[GIVEN RECORDS Boundary: Start]

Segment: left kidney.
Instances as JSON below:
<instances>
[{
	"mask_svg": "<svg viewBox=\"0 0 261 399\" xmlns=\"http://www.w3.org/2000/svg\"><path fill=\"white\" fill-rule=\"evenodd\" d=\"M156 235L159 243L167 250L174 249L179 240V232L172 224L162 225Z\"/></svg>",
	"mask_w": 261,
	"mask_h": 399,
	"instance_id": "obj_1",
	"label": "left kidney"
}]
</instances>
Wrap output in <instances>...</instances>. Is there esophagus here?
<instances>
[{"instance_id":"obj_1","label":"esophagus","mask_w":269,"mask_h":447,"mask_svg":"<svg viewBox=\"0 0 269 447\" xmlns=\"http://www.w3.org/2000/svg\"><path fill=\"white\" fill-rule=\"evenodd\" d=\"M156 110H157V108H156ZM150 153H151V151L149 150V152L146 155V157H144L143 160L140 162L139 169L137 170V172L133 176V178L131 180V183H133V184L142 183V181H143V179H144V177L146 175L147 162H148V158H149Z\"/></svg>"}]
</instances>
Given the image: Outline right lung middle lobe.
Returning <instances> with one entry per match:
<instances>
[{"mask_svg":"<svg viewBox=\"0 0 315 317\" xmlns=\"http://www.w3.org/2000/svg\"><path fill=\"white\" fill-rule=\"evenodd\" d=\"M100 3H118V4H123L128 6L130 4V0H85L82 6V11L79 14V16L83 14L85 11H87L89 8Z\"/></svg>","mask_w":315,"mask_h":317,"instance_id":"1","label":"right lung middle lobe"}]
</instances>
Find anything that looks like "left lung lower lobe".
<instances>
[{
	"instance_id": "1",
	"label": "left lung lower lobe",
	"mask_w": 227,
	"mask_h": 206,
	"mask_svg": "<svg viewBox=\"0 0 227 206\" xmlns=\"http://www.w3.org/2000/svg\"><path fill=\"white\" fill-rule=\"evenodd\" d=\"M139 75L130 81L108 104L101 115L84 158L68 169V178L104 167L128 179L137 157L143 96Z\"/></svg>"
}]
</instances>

[GIVEN RECORDS Boundary: End]

■ **WHAT YOU SHOULD DO**
The lines to set down, exactly and with both ends included, run from the one containing "Given the image: Outline" to the last line of the data above.

■ **ANSWER FOR THE TASK**
Given the image: Outline right lung middle lobe.
Returning <instances> with one entry per match:
<instances>
[{"mask_svg":"<svg viewBox=\"0 0 315 317\" xmlns=\"http://www.w3.org/2000/svg\"><path fill=\"white\" fill-rule=\"evenodd\" d=\"M100 3H118V4H123L128 6L130 4V0H85L82 6V11L79 14V16L83 14L85 11H87L89 8Z\"/></svg>","mask_w":315,"mask_h":317,"instance_id":"1","label":"right lung middle lobe"}]
</instances>
Find anything that looks like "left lung lower lobe".
<instances>
[{
	"instance_id": "1",
	"label": "left lung lower lobe",
	"mask_w": 227,
	"mask_h": 206,
	"mask_svg": "<svg viewBox=\"0 0 227 206\" xmlns=\"http://www.w3.org/2000/svg\"><path fill=\"white\" fill-rule=\"evenodd\" d=\"M139 75L130 81L108 104L101 115L84 158L68 169V178L104 167L128 179L137 157L143 96Z\"/></svg>"
}]
</instances>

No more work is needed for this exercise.